Moldova, for its part, would find itself geopolitically orphaned. Without the Ukrainian shield and with the latent threat of Transnistria, the pro-European government in Chișinău would face unbearably intense pressure. Russia’s “grey zone” strategy—hybrid destabilization, elite corruption, and military threat—would be legitimized as an effective tool tolerated by the West.
The Global Dimension: the precedent for China and Taiwan
Finally, we must look toward the Indo-Pacific. In Beijing, Chinese Communist Party strategists are taking detailed notes. The Ukraine war has been observed as a laboratory for a possible operation against Taiwan. If the international community accepts a “land for peace” deal in Europe, it creates a disastrous legal and political precedent.
For China, this would validate the thesis that despite its rhetoric, the West is risk-averse and will ultimately accept faits accomplis if the war drags on long enough. This would reinforce the narrative that democracies lack “strategic resilience,” potentially altering Xi Jinping’s risk calculation and incentivizing a more aggressive posture toward Taiwan, under the assumption that a quick operation followed by negotiation from strength is viable.
For Taiwan, Japan, and South Korea, the lesson would be equally stark: U.S. security guarantees are conditional and ultimately transactional.

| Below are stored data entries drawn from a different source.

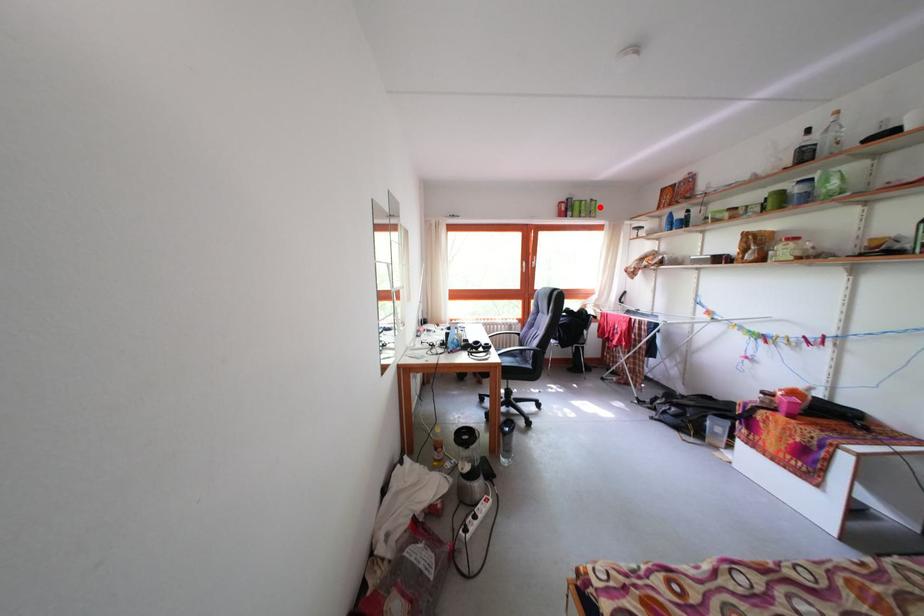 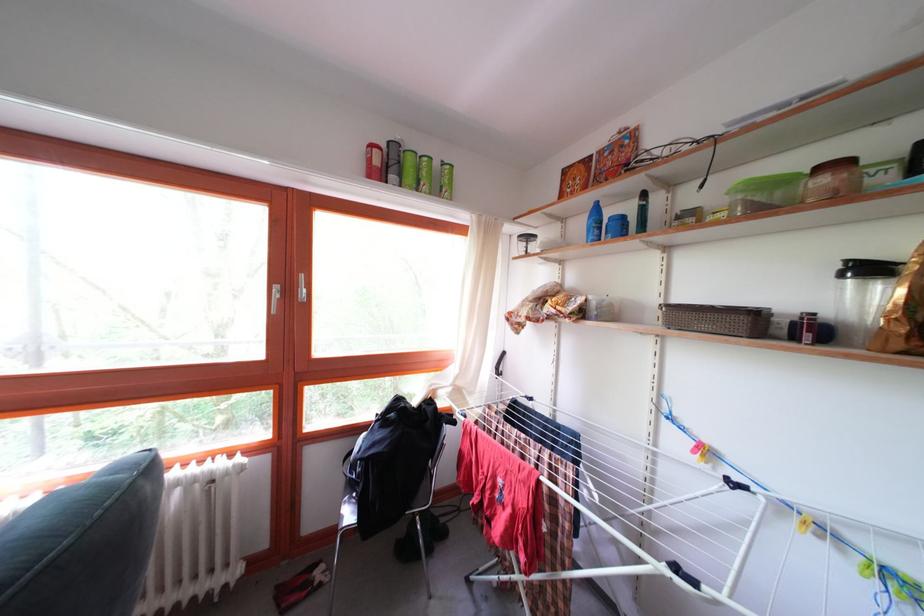 Where in the second image is the point corresponding to the highlighted location from the first image?

(452, 169) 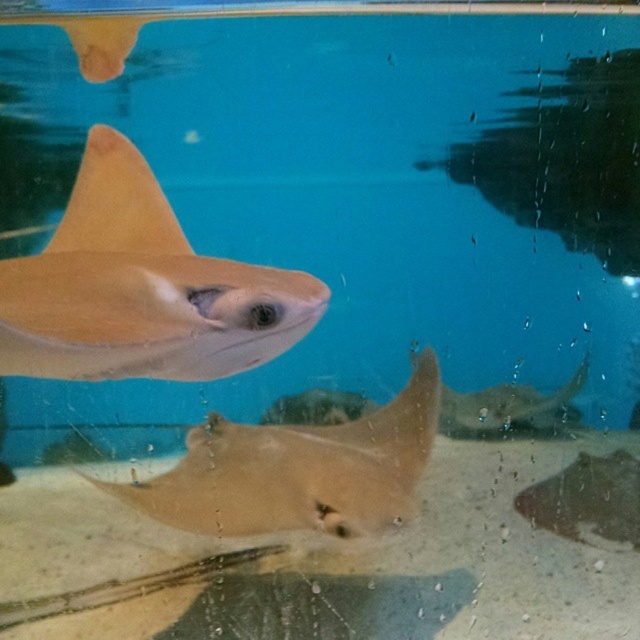 Question: Which of these objects is positioned closest to the light brown matte stingray at upper left?

Choices:
 (A) light brown matte stingray at center
 (B) light tan smooth fin at upper left

Answer: (B)

Question: Does light brown matte stingray at center come in front of light tan smooth fin at upper left?

Choices:
 (A) yes
 (B) no

Answer: (B)

Question: Does light brown matte stingray at upper left appear on the right side of light tan smooth fin at upper left?

Choices:
 (A) no
 (B) yes

Answer: (B)

Question: Is light brown matte stingray at upper left bigger than light brown matte stingray at center?

Choices:
 (A) no
 (B) yes

Answer: (B)

Question: Which point is closer to the camera?

Choices:
 (A) light tan smooth fin at upper left
 (B) light brown matte stingray at upper left

Answer: (B)

Question: Among these points, which one is nearest to the camera?

Choices:
 (A) (20, 298)
 (B) (116, 492)
 (C) (88, 205)

Answer: (A) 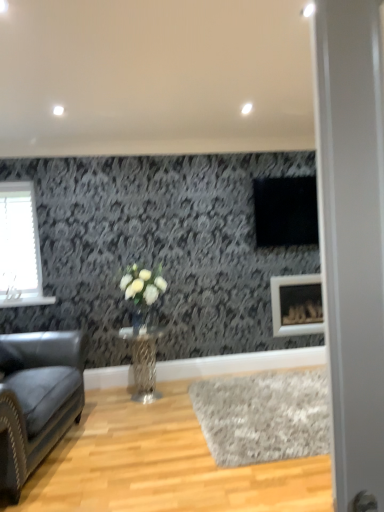 Question: From a real-world perspective, is transparent glass door at right physically located above or below metallic textured table at center?

Choices:
 (A) above
 (B) below

Answer: (A)

Question: In the image, is transparent glass door at right on the left side or the right side of metallic textured table at center?

Choices:
 (A) right
 (B) left

Answer: (A)

Question: Considering the real-world distances, which object is farthest from the metallic textured table at center?

Choices:
 (A) clear glass vase at center
 (B) gray shag rug at lower center
 (C) transparent glass door at right
 (D) leather couch at left
 (E) white matte vase at center

Answer: (C)

Question: Which of these objects is positioned farthest from the leather couch at left?

Choices:
 (A) gray shag rug at lower center
 (B) white matte picture frame at lower right
 (C) clear glass vase at center
 (D) white matte vase at center
 (E) metallic textured table at center

Answer: (B) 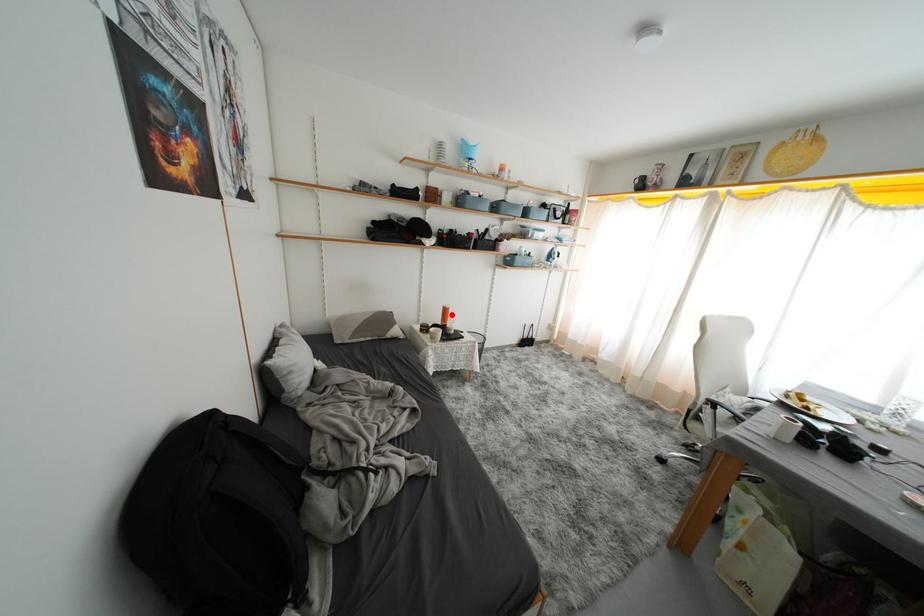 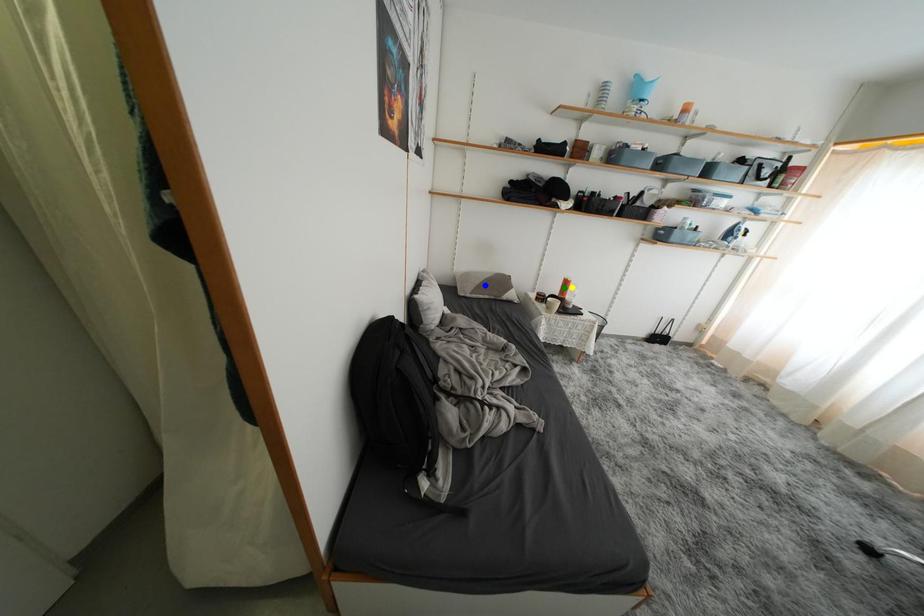 Question: I am providing you with two images of the same scene from different viewpoints. A red point is marked on the first image. You are given multiple points on the second image. Which spot in image 2 lines up with the point in image 1?

Choices:
 (A) green point
 (B) blue point
 (C) yellow point

Answer: (C) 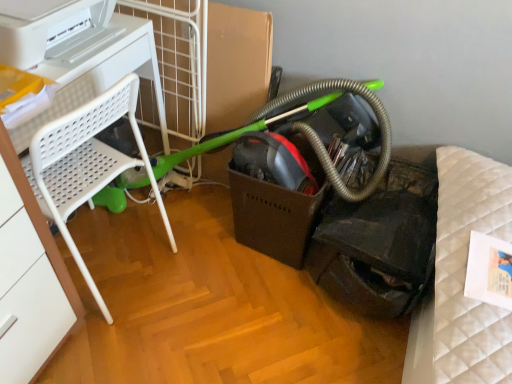 Describe the element at coordinates (81, 57) in the screenshot. This screenshot has width=512, height=384. I see `white plastic chair at left` at that location.

What do you see at coordinates (48, 28) in the screenshot? I see `white plastic printer at upper left` at bounding box center [48, 28].

Measure the distance between white plastic chair at left and camera.

The distance of white plastic chair at left from camera is 38.77 inches.

Image resolution: width=512 pixels, height=384 pixels. Find the location of `white plastic chair at left`. white plastic chair at left is located at coordinates (81, 57).

Which point is more forward, (x=68, y=141) or (x=96, y=196)?

The point (x=68, y=141) is closer.

Is white plastic chair at left wider than green rubber garden hose at center?

Correct, the width of white plastic chair at left exceeds that of green rubber garden hose at center.

From the image's perspective, between white plastic chair at left and green rubber garden hose at center, which one is located above?

green rubber garden hose at center appears higher in the image.

Does white plastic printer at upper left have a lesser height compared to green rubber garden hose at center?

Indeed, white plastic printer at upper left has a lesser height compared to green rubber garden hose at center.

Could you tell me if white plastic printer at upper left is turned towards green rubber garden hose at center?

No, white plastic printer at upper left is not facing towards green rubber garden hose at center.

Is point (84, 34) behind point (260, 127)?

No, (84, 34) is closer to viewer.

Is white plastic printer at upper left to the right of green rubber garden hose at center from the viewer's perspective?

In fact, white plastic printer at upper left is to the left of green rubber garden hose at center.

Considering the relative sizes of green rubber garden hose at center and white plastic printer at upper left in the image provided, is green rubber garden hose at center shorter than white plastic printer at upper left?

Incorrect, the height of green rubber garden hose at center does not fall short of that of white plastic printer at upper left.

Could you tell me if green rubber garden hose at center is facing white plastic printer at upper left?

No.

Considering the sizes of objects green rubber garden hose at center and white plastic printer at upper left in the image provided, who is thinner, green rubber garden hose at center or white plastic printer at upper left?

green rubber garden hose at center is thinner.

In the scene shown: Is green rubber garden hose at center to the left of white plastic printer at upper left from the viewer's perspective?

In fact, green rubber garden hose at center is to the right of white plastic printer at upper left.

Can you see white plastic chair at left touching white plastic printer at upper left?

Yes, white plastic chair at left is right next to white plastic printer at upper left and making contact.

From a real-world perspective, is white plastic chair at left on top of white plastic printer at upper left?

No, from a real-world perspective, white plastic chair at left is not over white plastic printer at upper left

Which object is further away from the camera, white plastic chair at left or white plastic printer at upper left?

white plastic chair at left.

Considering the positions of points (37, 24) and (84, 22), is point (37, 24) closer to camera compared to point (84, 22)?

Yes, point (37, 24) is closer to viewer.

Looking at this image, what's the angular difference between white plastic chair at left and white plastic printer at upper left's facing directions?

The angular difference between white plastic chair at left and white plastic printer at upper left is 174 degrees.

From a real-world perspective, is white plastic chair at left physically located above or below white plastic printer at upper left?

white plastic chair at left is situated lower than white plastic printer at upper left in the real world.

Consider the image. Can you confirm if white plastic chair at left is positioned to the left of white plastic printer at upper left?

No, white plastic chair at left is not to the left of white plastic printer at upper left.

Looking at this image, from a real-world perspective, who is located higher, white plastic chair at left or white plastic chair at left?

From a 3D spatial view, white plastic chair at left is above.

From the image's perspective, which one is positioned lower, white plastic chair at left or white plastic chair at left?

white plastic chair at left appears lower in the image.

Considering the points (117, 80) and (91, 156), which point is in front, point (117, 80) or point (91, 156)?

The point (117, 80) is in front.

Which object is thinner, white plastic chair at left or white plastic chair at left?

white plastic chair at left is thinner.

Between white plastic chair at left and white plastic chair at left, which one has smaller size?

With smaller size is white plastic chair at left.

Considering the positions of points (53, 185) and (60, 30), is point (53, 185) closer to camera compared to point (60, 30)?

That is False.

From a real-world perspective, which is physically below, white plastic chair at left or white plastic chair at left?

From a 3D spatial view, white plastic chair at left is below.

From the image's perspective, who appears lower, white plastic chair at left or white plastic chair at left?

white plastic chair at left.

The height and width of the screenshot is (384, 512). I want to click on furniture that appears on the left of green rubber garden hose at center, so click(x=85, y=164).

Where is `printer that appears in front of the green rubber garden hose at center`? The height and width of the screenshot is (384, 512). printer that appears in front of the green rubber garden hose at center is located at coordinates (48, 28).

Considering their positions, is white plastic printer at upper left positioned closer to green rubber garden hose at center than white plastic chair at left?

white plastic chair at left lies closer to green rubber garden hose at center than the other object.

From the image, which object appears to be farther from white plastic chair at left, green rubber garden hose at center or white plastic chair at left?

green rubber garden hose at center lies further to white plastic chair at left than the other object.

Looking at the image, which one is located closer to white plastic chair at left, white plastic printer at upper left or white plastic chair at left?

The object closer to white plastic chair at left is white plastic chair at left.

When comparing their distances from green rubber garden hose at center, does white plastic printer at upper left or white plastic chair at left seem closer?

white plastic chair at left.

Consider the image. Considering their positions, is white plastic chair at left positioned closer to white plastic printer at upper left than green rubber garden hose at center?

Based on the image, white plastic chair at left appears to be nearer to white plastic printer at upper left.

Based on their spatial positions, is white plastic chair at left or white plastic printer at upper left closer to green rubber garden hose at center?

white plastic chair at left lies closer to green rubber garden hose at center than the other object.

Which object lies further to the anchor point white plastic chair at left, white plastic chair at left or green rubber garden hose at center?

Based on the image, green rubber garden hose at center appears to be further to white plastic chair at left.

Considering their positions, is white plastic chair at left positioned further to white plastic printer at upper left than white plastic chair at left?

white plastic chair at left is positioned further to the anchor white plastic printer at upper left.

In order to click on table between white plastic printer at upper left and white plastic chair at left in the up-down direction in this screenshot , I will do `click(81, 57)`.

The width and height of the screenshot is (512, 384). I want to click on printer between white plastic chair at left and green rubber garden hose at center in the horizontal direction, so click(48, 28).

Where is `furniture situated between white plastic chair at left and green rubber garden hose at center from left to right`? This screenshot has height=384, width=512. furniture situated between white plastic chair at left and green rubber garden hose at center from left to right is located at coordinates (85, 164).

Locate an element on the screen. garden hose between white plastic printer at upper left and white plastic chair at left in the up-down direction is located at coordinates [233, 136]. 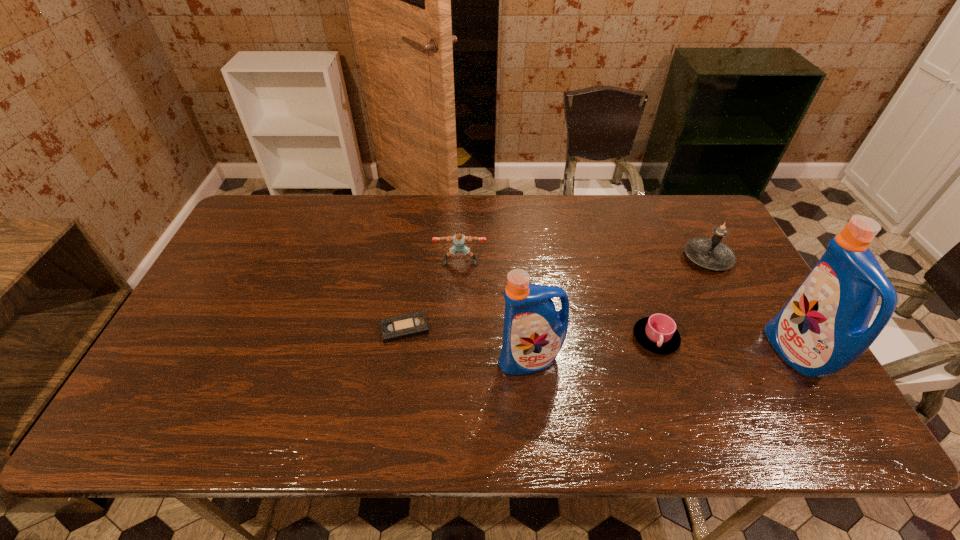 You are a GUI agent. You are given a task and a screenshot of the screen. Output one action in this format:
    pyautogui.click(x=<x>, y=<y>)
    Task: Click on the third object from left to right
    
    Given the screenshot: What is the action you would take?
    pyautogui.click(x=534, y=332)

Identify the location of the left detergent. (534, 332).

Locate an element on the screen. This screenshot has height=540, width=960. the right detergent is located at coordinates (823, 328).

Find the location of a particular element. the tallest object is located at coordinates (823, 328).

Where is `candle`? The image size is (960, 540). candle is located at coordinates (711, 253).

At what (x,y) coordinates should I click in order to perform the action: click on the fourth tallest object. Please return your answer as a coordinate pair (x, y). The width and height of the screenshot is (960, 540). Looking at the image, I should click on (459, 240).

At what (x,y) coordinates should I click in order to perform the action: click on videotape. Please return your answer as a coordinate pair (x, y). The width and height of the screenshot is (960, 540). Looking at the image, I should click on (410, 325).

You are a GUI agent. You are given a task and a screenshot of the screen. Output one action in this format:
    pyautogui.click(x=<x>, y=<y>)
    Task: Click on the cup
    
    Given the screenshot: What is the action you would take?
    tap(657, 333)

This screenshot has width=960, height=540. Identify the location of the third object from right to left. (657, 333).

What are the coordinates of `vacant space located on the label of the taller detergent` in the screenshot? It's located at (667, 354).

Conclusion: The cost of a false peace
The U.S. “Peace Plan” of November 2025 is not a diplomatic triumph; it is the codification of Western fatigue. By prioritizing a quick exit and short-term economic benefits, Washington is making the classic mistake of confusing the absence of combat with peace.
What is being proposed is a strategic pause that will allow Russia to rearm, digest its conquests, and prepare for the next assault, while Ukraine burns itself out in internal recriminations and poverty. It is a return to 19th-century spheres of influence politics dressed up in 21st-century corporate language.
Alternatives exist. They involve aligning the proposal with the European framework of “peace with justice,” rejecting amnesty, using Russian assets as reparations rather than speculative investment, and offering robust security guarantees that truly deter aggression. But this requires political will, which today seems absent in Washington.
If this plan is implemented as it stands, history will not remember its authors as peacemakers, but as architects of a more cynical, more unstable international order that is paradoxically more prone to war. Realpolitik, when divorced from values, stops being realistic and simply becomes complicity. And in the steppes of Ukraine, that complicity will once again be paid for with the freedom of a nation.